I liked that he modified the way he led turns to account for the wooden slats of the piers underneath my shoes. Turn AND turn AND turn. The pauses were one thing, and more so, the attention to and anticipation of the pauses made the thing.
***
I ran three miles along the river’s edge. On Being’s meditative cadence chanted at me, and Krista brings up Rabindranath Tagore’s quote: “We read the world wrong and say that it deceives us.”
***
I’m responding to K. about the things we talked about last night. “I’m too sensitive. Maybe I want too much. I should be okay with things as they are. I just need to stop bringing things up.”

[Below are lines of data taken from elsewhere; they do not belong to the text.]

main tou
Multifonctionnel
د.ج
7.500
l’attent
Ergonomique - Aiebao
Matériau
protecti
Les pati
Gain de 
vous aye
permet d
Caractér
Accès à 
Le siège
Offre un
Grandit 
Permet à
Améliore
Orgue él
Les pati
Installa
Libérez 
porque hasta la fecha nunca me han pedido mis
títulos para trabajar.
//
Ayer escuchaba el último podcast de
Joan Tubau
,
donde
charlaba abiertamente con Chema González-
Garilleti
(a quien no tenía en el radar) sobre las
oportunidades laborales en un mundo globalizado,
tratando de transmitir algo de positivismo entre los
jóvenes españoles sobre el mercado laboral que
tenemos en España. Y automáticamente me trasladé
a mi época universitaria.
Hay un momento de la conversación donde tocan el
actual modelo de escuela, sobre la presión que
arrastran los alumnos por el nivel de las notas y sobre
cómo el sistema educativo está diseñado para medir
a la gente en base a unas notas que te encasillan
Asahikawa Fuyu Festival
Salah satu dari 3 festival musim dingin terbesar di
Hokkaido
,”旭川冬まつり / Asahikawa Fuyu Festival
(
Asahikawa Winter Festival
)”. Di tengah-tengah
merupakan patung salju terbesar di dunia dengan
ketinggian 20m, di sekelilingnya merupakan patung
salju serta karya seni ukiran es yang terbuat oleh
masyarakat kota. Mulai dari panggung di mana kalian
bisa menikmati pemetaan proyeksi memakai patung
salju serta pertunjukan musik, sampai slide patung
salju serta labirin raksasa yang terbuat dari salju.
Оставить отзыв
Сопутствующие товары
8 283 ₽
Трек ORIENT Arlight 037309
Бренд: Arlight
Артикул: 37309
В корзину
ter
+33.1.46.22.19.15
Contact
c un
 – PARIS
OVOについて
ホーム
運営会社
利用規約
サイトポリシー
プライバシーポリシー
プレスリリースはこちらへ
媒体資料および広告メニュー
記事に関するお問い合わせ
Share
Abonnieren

“Don’t let yourself be gaslit,” K. warns.
The theme of hunger is everywhere.
In the New York Times today: Who’s Afraid of Claire Messud?
‘‘Women aren’t supposed to want stuff,’’ she said. ‘‘They’re not supposed to have high emotions.’’ Recently she went to a party where all the women were skinny and all the men were overweight. ‘‘For the men, it’s perfectly acceptable to be a person of appetites,’’ she said. ‘‘You’re in midlife, you’re at the peak of your professional moment.’’ Again, she slipped into character. ‘‘ ‘Pour me a glass of wine and give me a steak!’ ’’ The women, by contrast, were nibbling crackers and drinking seltzer. ‘‘There should be no shame in appetite,’’ she said, her voice rising. ‘‘There should be no shame in anger. There should be no shame in love. There should be no shame in wanting things.’’
‘‘If it’s unseemly and possibly dangerous for a man to be angry,’’ she said, ‘‘it’s totally unacceptable for a woman to be angry.’’
[Ferrante’s] work quietly seethes at the idea that a woman needs to be ‘‘likable’’ — or that a man should be the judge of her likability. More than that, it offers a space for women to be, as she puts it, ‘‘appetitive’’: to love inappropriately, to be ambitious, to simply want more.